Free intra-county public transport, which seems to be in Estonia, but which is not everywhere, was severely criticized in the report of the National Audit Office. The National Audit Office analyzed 2017–2019. public transport statistics for 2006 and concluded that the target was not met. The goal was for a quarter of employees to use public transport instead of a private car to go to work. In addition, public spending on free transport is growing faster than expected.
According to Ailar Ladva, Adviser of the Haapsalu Urban Environment, public transport is expensive – the distances are long and the population is sparse. This is not just about Lääne County. The politicians of the Center Party immediately responded to the criticism of the National Audit Office, eagerly defending the service, which is becoming especially expensive in sparsely populated areas.
But what would be the options then? Go back to paid transportation or continue on a free course?
There are almost no good choices right now. At a high level, fast and flexible public transport costs a lot and public spending should increase significantly in this case. Restarting the ticketing system is also not cheap, and sparsely populated areas are the ones where it pays off the least. Besides, if you suddenly start asking for money for a free service, it can be a problem for many.
The focus on the development of public transport should have started a long time ago – when car use was not so widespread.
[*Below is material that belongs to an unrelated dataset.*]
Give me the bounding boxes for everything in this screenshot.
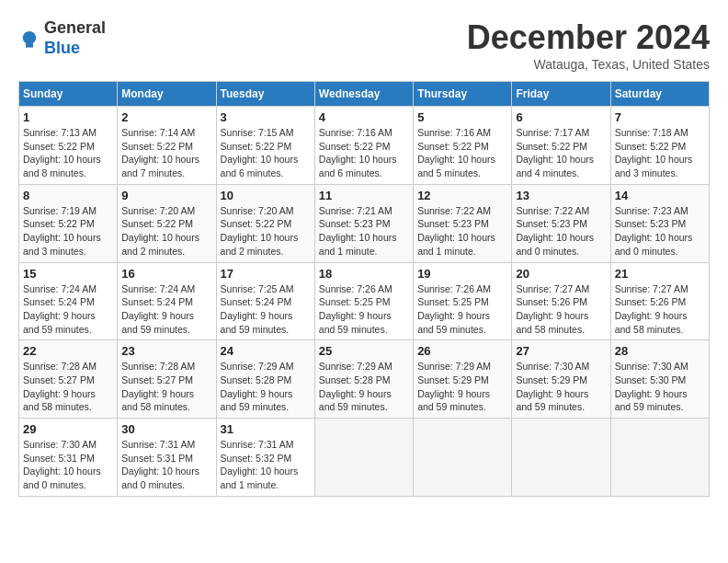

To move back from the car to public transport, it is necessary to offer much more convenient connections at a much cheaper price.
Real development is going the other way one way or another. If there are no or few passengers, the routes will be reduced. As has already happened. When choosing a place to work and live, a person takes into account the opportunities that currently exist. In a way, the spread of the coronavirus also reduces the possibilities of public transport, which made many of those who otherwise rode a bus with good appetite prefer a car.